= STORED DATA =
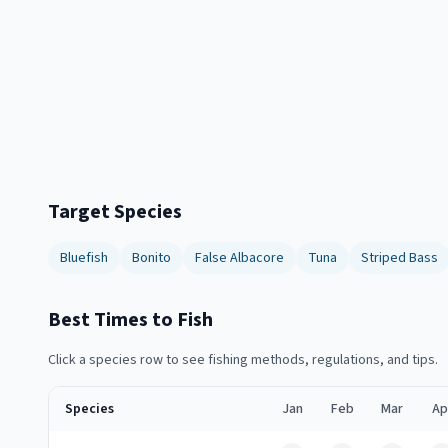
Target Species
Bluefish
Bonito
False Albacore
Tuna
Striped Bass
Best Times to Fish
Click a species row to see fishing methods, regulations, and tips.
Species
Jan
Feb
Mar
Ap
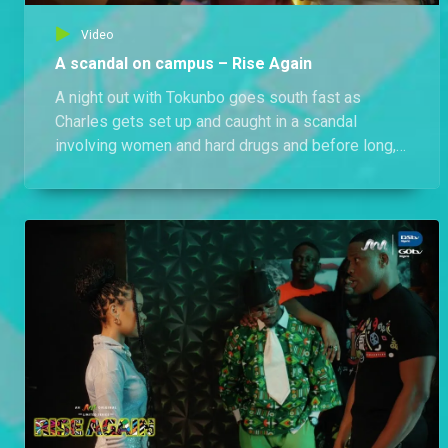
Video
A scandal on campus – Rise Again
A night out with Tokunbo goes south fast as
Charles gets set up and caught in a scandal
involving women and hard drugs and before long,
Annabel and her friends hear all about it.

* * *

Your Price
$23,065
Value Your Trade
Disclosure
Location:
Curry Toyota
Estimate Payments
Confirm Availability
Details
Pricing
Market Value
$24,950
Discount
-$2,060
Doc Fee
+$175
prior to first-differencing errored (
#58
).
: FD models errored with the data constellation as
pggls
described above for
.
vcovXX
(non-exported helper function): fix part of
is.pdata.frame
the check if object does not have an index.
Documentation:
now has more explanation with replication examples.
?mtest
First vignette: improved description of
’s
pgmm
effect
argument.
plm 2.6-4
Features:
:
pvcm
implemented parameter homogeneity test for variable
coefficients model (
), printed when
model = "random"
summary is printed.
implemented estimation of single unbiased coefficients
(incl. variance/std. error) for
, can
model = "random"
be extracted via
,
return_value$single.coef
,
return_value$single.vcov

= TASK REQUIREMENTS =
Some lines of the material above contain the string "single". Please state how many, giving the number alone.

= OUTPUT BELOW =
3